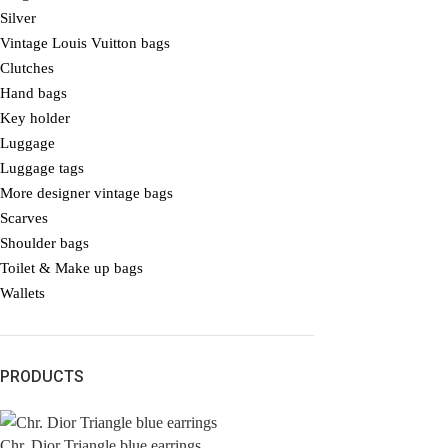
Silver
Vintage Louis Vuitton bags
Clutches
Hand bags
Key holder
Luggage
Luggage tags
More designer vintage bags
Scarves
Shoulder bags
Toilet & Make up bags
Wallets
PRODUCTS
Chr. Dior Triangle blue earrings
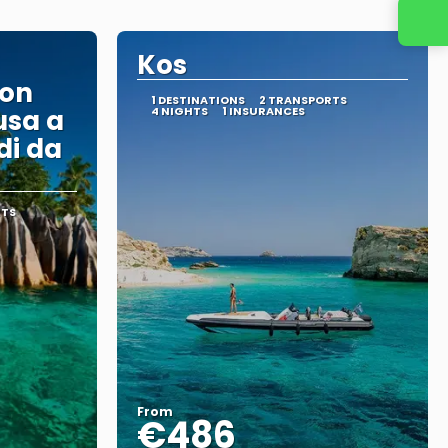
Kos
con
1 DESTINATIONS
2 TRANSPORTS
usa a
4 NIGHTS
1 INSURANCES
di da
RTS
From
€486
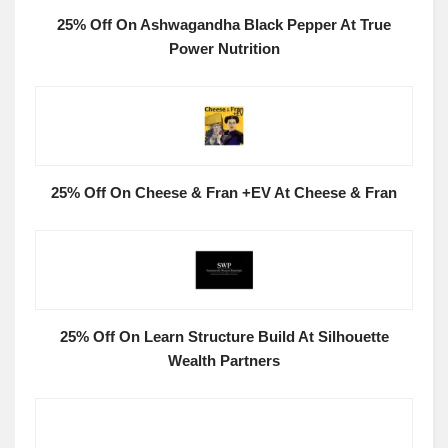
25% Off On Ashwagandha Black Pepper At True
Power Nutrition
25% Off On Cheese & Fran +EV At Cheese & Fran
25% Off On Learn Structure Build At Silhouette
Wealth Partners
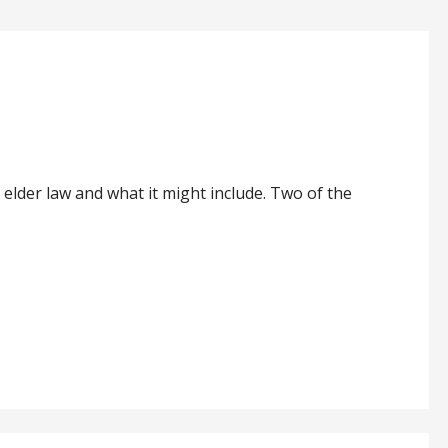
 elder law and what it might include. Two of the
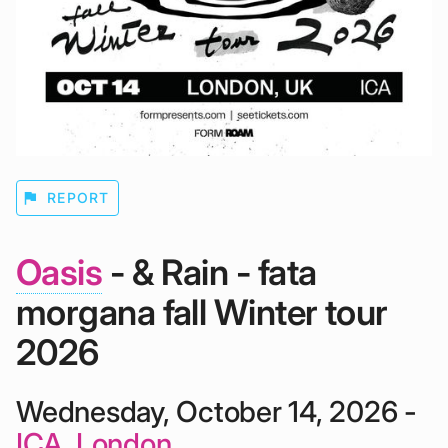
flag
REPORT
Oasis
- & Rain - fata
morgana fall Winter tour
2026
Wednesday, October 14, 2026 -
ICA, London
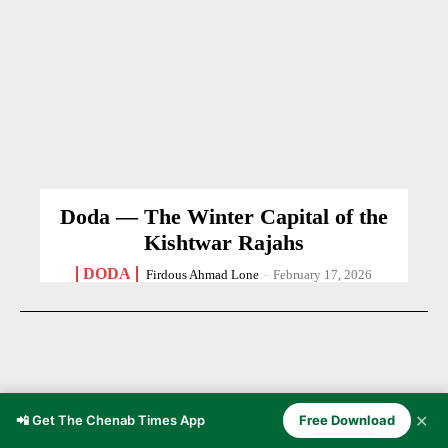
Doda — The Winter Capital of the
Kishtwar Rajahs
DODA
Firdous Ahmad Lone
-
February 17, 2026
✕
📲 Get The Chenab Times App
Free Download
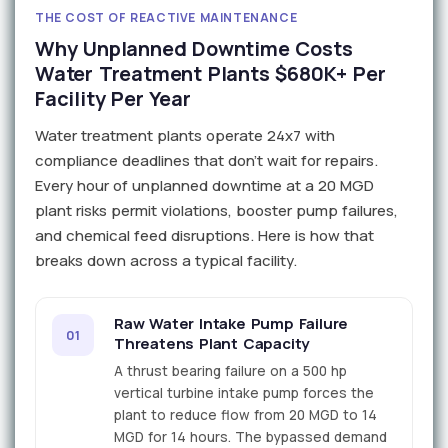
THE COST OF REACTIVE MAINTENANCE
Why Unplanned Downtime Costs
Water Treatment Plants $680K+ Per
Facility Per Year
Water treatment plants operate 24x7 with
compliance deadlines that don't wait for repairs.
Every hour of unplanned downtime at a 20 MGD
plant risks permit violations, booster pump failures,
and chemical feed disruptions. Here is how that
breaks down across a typical facility.
Raw Water Intake Pump Failure
01
Threatens Plant Capacity
A thrust bearing failure on a 500 hp
vertical turbine intake pump forces the
plant to reduce flow from 20 MGD to 14
MGD for 14 hours. The bypassed demand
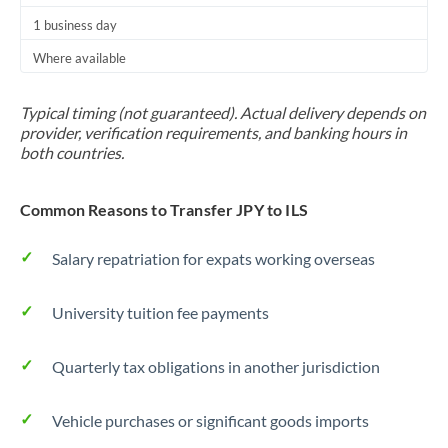
1 business day
Where available
Typical timing (not guaranteed). Actual delivery depends on
provider, verification requirements, and banking hours in
both countries.
Common Reasons to Transfer JPY to ILS
Salary repatriation for expats working overseas
University tuition fee payments
Quarterly tax obligations in another jurisdiction
Vehicle purchases or significant goods imports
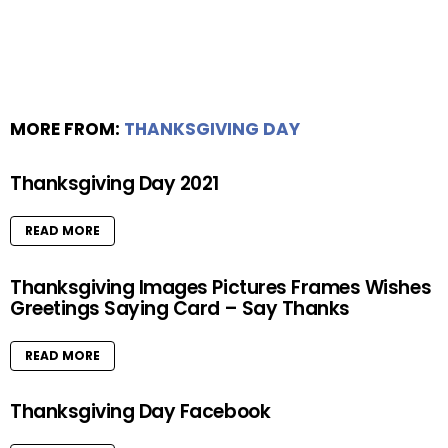
MORE FROM:
THANKSGIVING DAY
Thanksgiving Day 2021
READ MORE
Thanksgiving Images Pictures Frames Wishes
Greetings Saying Card – Say Thanks
READ MORE
Thanksgiving Day Facebook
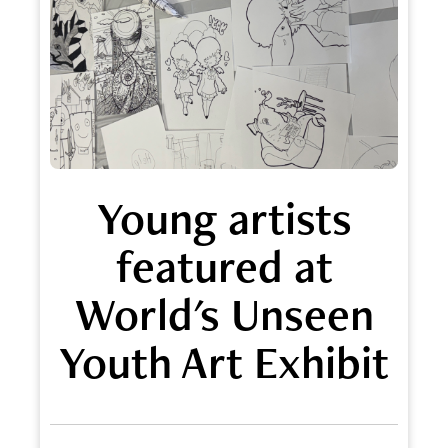
Young artists
featured at
World's Unseen
Youth Art Exhibit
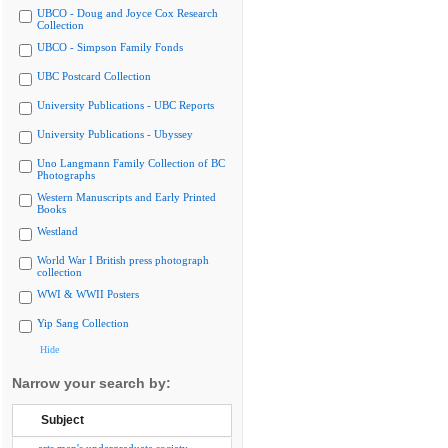
UBCO - Doug and Joyce Cox Research
Collection
UBCO - Simpson Family Fonds
UBC Postcard Collection
University Publications - UBC Reports
University Publications - Ubyssey
Uno Langmann Family Collection of BC
Photographs
Western Manuscripts and Early Printed
Books
Westland
World War I British press photograph
collection
WWI & WWII Posters
Yip Sang Collection
Hide
Narrow your search by:
Subject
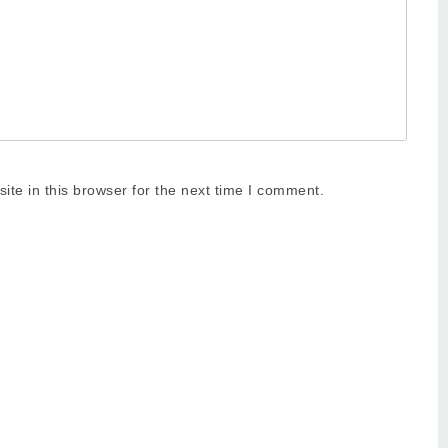
te in this browser for the next time I comment.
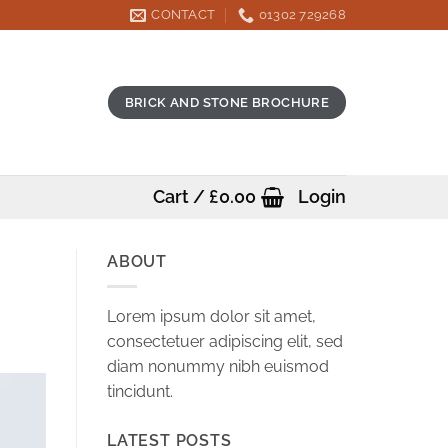
CONTACT
01302 729268
BRICK AND STONE BROCHURE
Cart /
£
0.00
Login
ABOUT
Lorem ipsum dolor sit amet,
consectetuer adipiscing elit, sed
diam nonummy nibh euismod
tincidunt.
LATEST POSTS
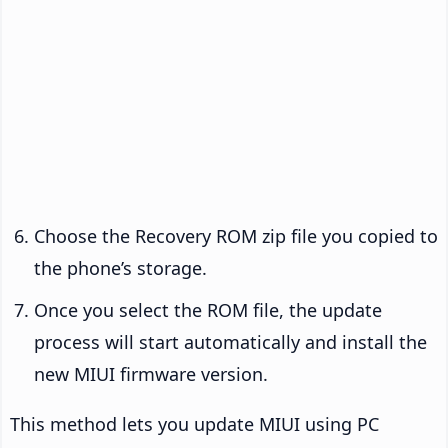
Choose the Recovery ROM zip file you copied to
the phone’s storage.
Once you select the ROM file, the update
process will start automatically and install the
new MIUI firmware version.
This method lets you update MIUI using PC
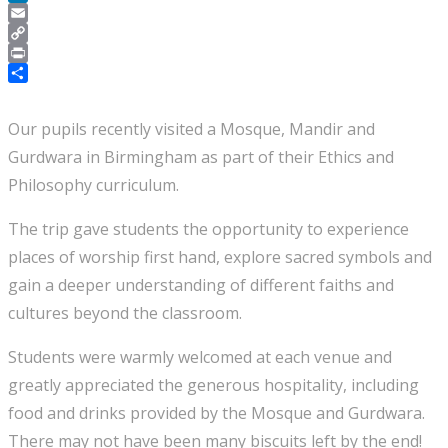
LinkedIn
Email
Copy
Link
Print
Share
Our pupils recently visited a Mosque, Mandir and
Gurdwara in Birmingham as part of their Ethics and
Philosophy curriculum.
The trip gave students the opportunity to experience
places of worship first hand, explore sacred symbols and
gain a deeper understanding of different faiths and
cultures beyond the classroom.
Students were warmly welcomed at each venue and
greatly appreciated the generous hospitality, including
food and drinks provided by the Mosque and Gurdwara.
There may not have been many biscuits left by the end!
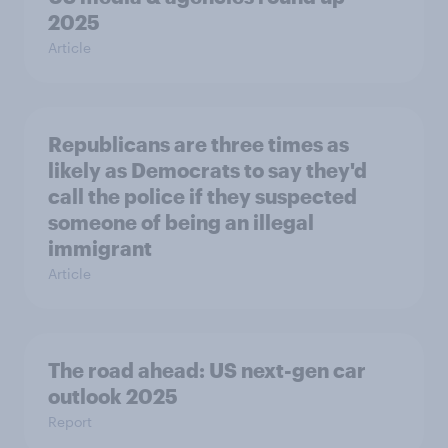
2025
Article
Republicans are three times as
likely as Democrats to say they'd
call the police if they suspected
someone of being an illegal
immigrant
Article
The road ahead: US next-gen car
outlook 2025
Report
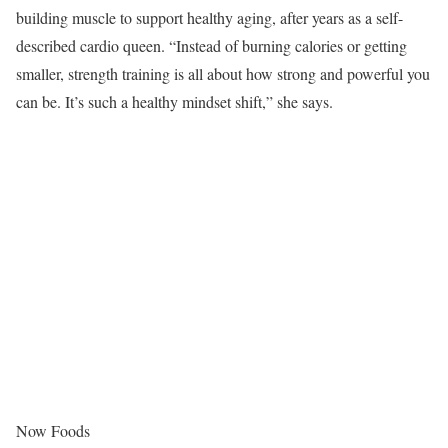
building muscle to support healthy aging, after years as a self-
described cardio queen. “Instead of burning calories or getting
smaller, strength training is all about how strong and powerful you
can be. It’s such a healthy mindset shift,” she says.
Now Foods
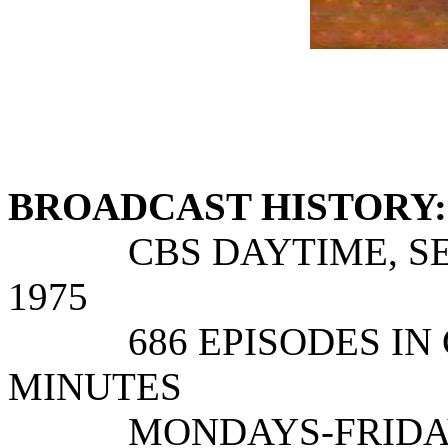
BROADCAST HISTORY:
CBS DAYTIME, SEPTEM
1975
686 EPISODES IN CO
MINUTES
MONDAYS-FRIDAYS 1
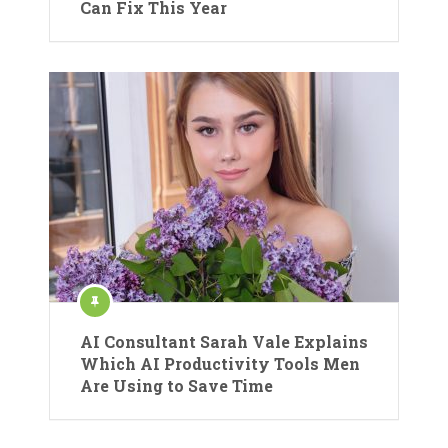
Can Fix This Year
AI Consultant Sarah Vale Explains
Which AI Productivity Tools Men
Are Using to Save Time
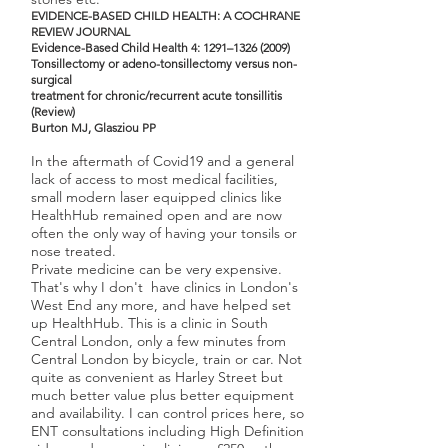
E
VIDENCE-BASED CHILD HEALT
H: A COCHRANE
REVIEW JOURNAL
Evidence-Based Child Health 4: 1291–
1326 (2009)
Tonsillectomy or adeno-tonsillectomy versus non-
surgical
treatment for chronic/recurrent acute tonsillitis
(Review)
Burton MJ, Glasziou PP
In the aftermath of Covid19 and a general
lack of access to most medical facilities,
small modern laser equipped clinics like
HealthHub remained open and are now
often the only way of having your tonsils or
nose treated.
Private medicine can be very expensive.
That's why I don't have clinics in London's
West End any more, and have helped set
up HealthHub. This is a clinic in South
Central London, only a few minutes from
Central London by bicycle, train or car. Not
quite as convenient as Harley Street but
much better value plus better equipment
and availability. I can control prices here, so
ENT consultations including High Definition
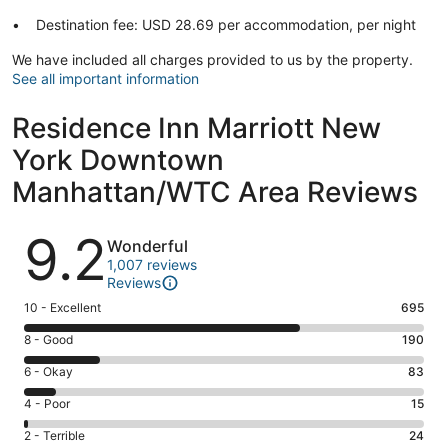
Destination fee: USD 28.69 per accommodation, per night
We have included all charges provided to us by the property.
See all important information
Residence Inn Marriott New
York Downtown
Manhattan/WTC Area Reviews
Reviews
9.2
Wonderful
1,007 reviews
Reviews
Rating
10 - Excellent
695
10
Rating
8 - Good
190
-
8
Excellent.
Rating
6 - Okay
83
-
695
6
Good.
Rating
4 - Poor
15
out
-
190
4
of
Okay.
Rating
2 - Terrible
24
out
-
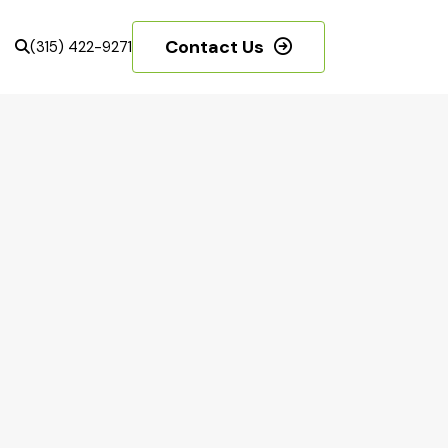
Contact Us
(315) 422-9271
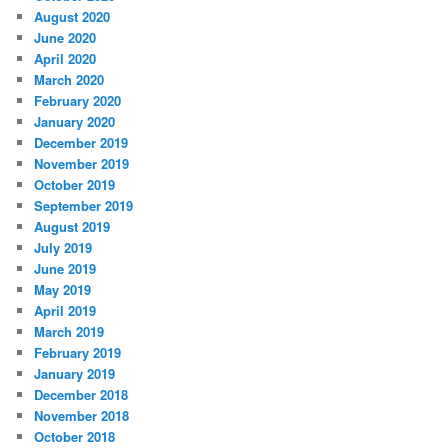
August 2020
June 2020
April 2020
March 2020
February 2020
January 2020
December 2019
November 2019
October 2019
September 2019
August 2019
July 2019
June 2019
May 2019
April 2019
March 2019
February 2019
January 2019
December 2018
November 2018
October 2018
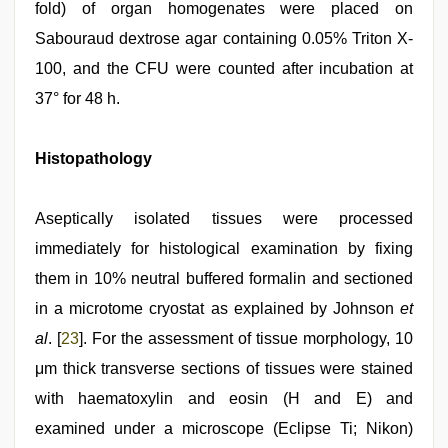
fold) of organ homogenates were placed on
Sabouraud dextrose agar containing 0.05% Triton X-
100, and the CFU were counted after incubation at
37° for 48 h.
Histopathology
Aseptically isolated tissues were processed
immediately for histological examination by fixing
them in 10% neutral buffered formalin and sectioned
in a microtome cryostat as explained by Johnson
et
al
. [
23
]. For the assessment of tissue morphology, 10
μm thick transverse sections of tissues were stained
with haematoxylin and eosin (H and E) and
examined under a microscope (Eclipse Ti; Nikon)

════════════════════

• _Exercise aim_: For each line above that contains the word "with", give the line as it is written.

• _Your response_:
Water treatment plants operate 24x7 with
with haematoxylin and eosin (H and E) and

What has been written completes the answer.